Up to what stage of pregnancy to do yoga?
Prenatal yoga can be practiced until term as long as the pregnancy is going well. The ideal would be to have personalized support in the 3rd trimester of pregnancy.
In the 1st quarter, increased hormones can cause nausea, fatigue, emotional and sensory hypersensitivity.
Yoga for pregnant women is therefore focused on welcoming these changes, internalization and body awareness.
The session will consist of slow movements and gentle postures, with long phases of relaxation, compared to a classic yoga session.
However, if you are not athletic or have never practiced yoga, it is advisable to start in the third month of pregnancy.
Examples of yoga sessions for pregnant women
Tips for practicing well:
- Adjust your postures with cushions and chairs, or by leaning your back against a wall to maintain your balance.
- Breathe slowly and deeply, relaxing in the posture slightly more on the exhale.
- Avoid forcing: do not exceed your limits for the day.
- Hydrate in small sips before, during and after the session, and especially according to your needs.
Pace of sessions:
- It is advisable to practice prenatal yoga at least once a week, and twice in the last month before childbirth.
Postures to relieve the ailments of pregnancy
Yoga and sciatica
- Cow’s head (Gomukhasana)
- The standing half-pincer (Ardha Uttanasana: against a wall with feet tucked in)
Yoga and back pain
- Child kneeling with legs apart (Supta Balasana)
- The moving half-bridge (Dvi Pada Pitam)
Yoga and breathing: strengthening the bond with baby
- The Candle, back to the ground, legs against a wall (Viparita Karani)
- The elongated butterfly (Supta Badha konasana)
At the end of a session, place your hands on your stomach to come into contact with your baby.
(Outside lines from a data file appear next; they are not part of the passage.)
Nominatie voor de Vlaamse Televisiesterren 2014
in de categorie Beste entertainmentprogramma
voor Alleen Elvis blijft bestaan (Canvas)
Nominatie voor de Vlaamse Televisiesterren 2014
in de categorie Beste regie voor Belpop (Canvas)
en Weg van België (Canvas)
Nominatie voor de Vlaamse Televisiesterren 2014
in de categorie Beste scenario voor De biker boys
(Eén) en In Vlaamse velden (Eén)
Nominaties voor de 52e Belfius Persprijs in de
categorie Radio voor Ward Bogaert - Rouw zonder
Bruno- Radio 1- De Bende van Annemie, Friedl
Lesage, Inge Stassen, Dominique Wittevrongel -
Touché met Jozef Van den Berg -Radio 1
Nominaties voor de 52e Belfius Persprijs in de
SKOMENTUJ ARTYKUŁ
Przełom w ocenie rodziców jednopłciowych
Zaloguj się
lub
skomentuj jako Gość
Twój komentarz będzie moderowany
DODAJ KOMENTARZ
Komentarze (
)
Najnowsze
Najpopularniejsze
It strengthens your bond with him.
Conscious breathing will be highly appreciated, allowing to lengthen the inhale and the exhale, to get good oxygenation and oxygenate the baby. It is a full, gentle, circular breathing. It circulates energy in your body and that of your baby.
“… But also to activate the parasympathetic system and thus obtain physical, mental and emotional relaxation”, explains Tatiana Abbey-Chartier, a prenatal yoga teacher.
Yoga after childbirth
After childbirth, yoga will help you:
- regain energy;
- find the line;
- have a smooth flat stomach;
- a healthy lifestyle in terms of diet and physical activity;
- find balance in your new daily life as a mother, both physically and emotionally;
- will help you to better live your emotions, to remain calm and serene: the drop in hormones after childbirth which causes the baby blues, the life turned upside down by the arrival of baby, the need to reclaim your body and fatigue, make that yoga will be more than necessary and your best ally.
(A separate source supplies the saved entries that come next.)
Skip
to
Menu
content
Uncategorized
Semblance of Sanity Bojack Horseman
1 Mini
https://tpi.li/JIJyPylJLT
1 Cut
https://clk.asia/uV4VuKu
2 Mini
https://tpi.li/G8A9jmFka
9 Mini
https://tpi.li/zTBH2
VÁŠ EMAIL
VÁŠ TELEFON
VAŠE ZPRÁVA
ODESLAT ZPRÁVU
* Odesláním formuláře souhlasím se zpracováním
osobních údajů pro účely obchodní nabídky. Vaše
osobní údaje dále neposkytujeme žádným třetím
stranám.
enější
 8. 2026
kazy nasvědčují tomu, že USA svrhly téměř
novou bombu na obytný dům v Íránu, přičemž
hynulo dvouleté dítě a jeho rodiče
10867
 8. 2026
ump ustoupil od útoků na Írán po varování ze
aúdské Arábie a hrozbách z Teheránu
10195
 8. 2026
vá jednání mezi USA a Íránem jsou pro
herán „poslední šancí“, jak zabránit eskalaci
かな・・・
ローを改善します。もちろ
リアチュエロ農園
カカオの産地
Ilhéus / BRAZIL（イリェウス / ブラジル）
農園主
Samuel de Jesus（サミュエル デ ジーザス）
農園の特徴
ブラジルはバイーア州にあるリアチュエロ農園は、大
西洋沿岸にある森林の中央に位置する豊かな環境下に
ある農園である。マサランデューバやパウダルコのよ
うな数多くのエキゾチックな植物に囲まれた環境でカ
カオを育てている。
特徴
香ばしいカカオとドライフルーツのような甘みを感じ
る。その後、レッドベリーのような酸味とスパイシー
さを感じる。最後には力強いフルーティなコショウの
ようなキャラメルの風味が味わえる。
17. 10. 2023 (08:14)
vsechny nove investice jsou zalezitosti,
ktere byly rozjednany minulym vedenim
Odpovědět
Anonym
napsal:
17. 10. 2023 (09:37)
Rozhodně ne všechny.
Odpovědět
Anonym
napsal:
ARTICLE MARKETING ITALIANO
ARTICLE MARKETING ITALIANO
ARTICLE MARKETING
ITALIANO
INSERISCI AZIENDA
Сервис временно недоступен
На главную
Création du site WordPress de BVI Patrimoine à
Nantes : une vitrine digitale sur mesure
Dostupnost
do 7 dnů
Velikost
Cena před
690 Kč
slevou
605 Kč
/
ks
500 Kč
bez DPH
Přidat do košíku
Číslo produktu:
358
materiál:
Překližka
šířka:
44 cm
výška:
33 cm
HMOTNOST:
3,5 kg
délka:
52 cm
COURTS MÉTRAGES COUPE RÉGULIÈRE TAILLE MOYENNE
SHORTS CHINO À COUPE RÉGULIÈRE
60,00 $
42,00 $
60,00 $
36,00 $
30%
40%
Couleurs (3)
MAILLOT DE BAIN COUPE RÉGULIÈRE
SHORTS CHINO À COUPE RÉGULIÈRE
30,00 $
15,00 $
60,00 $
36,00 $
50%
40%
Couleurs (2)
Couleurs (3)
- enjoy the precious 1st weeks with baby
Yoga is undoubtedly the most precious ally of pregnant women, of all mothers, and whatever the age of the children. In addition, it can be practiced quickly after childbirth, with the baby without having to separate from him, unlike other sports.
Pregnancy is the ideal time to start yoga because the pregnant woman is very attentive to her body and its physical sensations. Prenatal yoga is the ideal sport before, during and after pregnancy.